Doch auch darüber hinaus ist Trance dank Senni kein Schimpfwort mehr. Etwa in vielen Hip-Hop-Produktionen, zum Beispiel bei Rapper Chief Kief. Und auch der Produzent Antwood verarbeitet Trance-Melodien zu Hochgeschwindigkeitsstudien.
Spannungskurve als eigentlicher Höhepunkt
Auf "Quantum Jelly" ging Lorenzo Senni allerdings viel radikaler vor. Die Musik schien sich permanent auf einen Höhepunkt hin zu bewegen, der allerdings nie erreicht wurde. Eine Auflösung, der sogenannte Drop, blieb aus. Hinter dieser Vorgehensweise steckte eine interessante Idee:
"Ich habe entdeckt, dass der Aufbau zum Höhepunkt der aufregendste Teil bei Trance war, weil sich darin die Musik am freiesten ausdrücken konnte, innerhalb des Genres aber außerhalb seiner Regeln. Der Aufbau zum Höhepunkt ist frei gestaltbar. So nähert sich jeder diesem Aufbau auf seine bestimmte Weise."
Senni nimmt sozusagen die experimentellsten Elemente der Trance-Musik und baut sie in seinen Stücken aus, verlängert sie zu Kompositionen, die ewig weiterklingen könnten. Auf "Scacco Matto" übersetzt er diese musikalische Strategie in Songs. Die Stücke sind wesentlicher kürzer und haben einen stringenteren Aufbau. Plötzliche Veränderungen im Arrangement geben ihnen immer wieder unerwartete Wendungen.
Unendliches Warten, unendliche Vorfreude
"Wenn etwas wiederholt wird und für mich befriedigend ist, dann ist es am schönsten, es plötzlich brutal zu unterbrechen. Der folgende Teil muss aber stark genug sein, so dass er einem gefällt. Man darf das zuvor gehörte nicht vermissen."
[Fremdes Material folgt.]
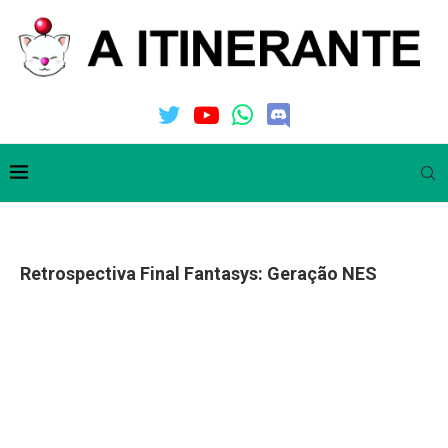
Retrospectiva Final Fantasys: Geração NES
Trotz dieser abrupten Kurzschlüsse bewegt sich die Musik nicht vorwärts. Sie dreht sich im Kreis. Beim Hören stellt sich immer wieder das Gefühl ein, auf etwas zu warten, das nicht eintreten wird. Dieses Gefühl des Wartens ist mit einer Vorfreude verbunden, die Lorenzo Senni mit dem Zustand des Verliebtseins assoziiert.
"Es fühlt sich an, wie eine Frau zu daten. Sie ruft am Donnerstag an und sagt, dass das Treffen am Freitag verschoben werden muss. Und Du denkst einfach nur: verdammt!"
Diese bittersüße Anekdote erklärt aber auch die melancholische Atmosphäre, die Lorenzo Sennis Klangexperimente durchzieht. Sie sind buchstäblich verlustbehaftet. In ihnen klingt die Sehnsucht nach einer Auflösung mit, die allerdings niemals eintreffen wird. Romantisch ist ein weiterer Begriff für diese ins Unendliche gehende Musik. Dazu passt auch das Cover-Artwork des Albums: Ein vom Abendrot durchzogener Himmel.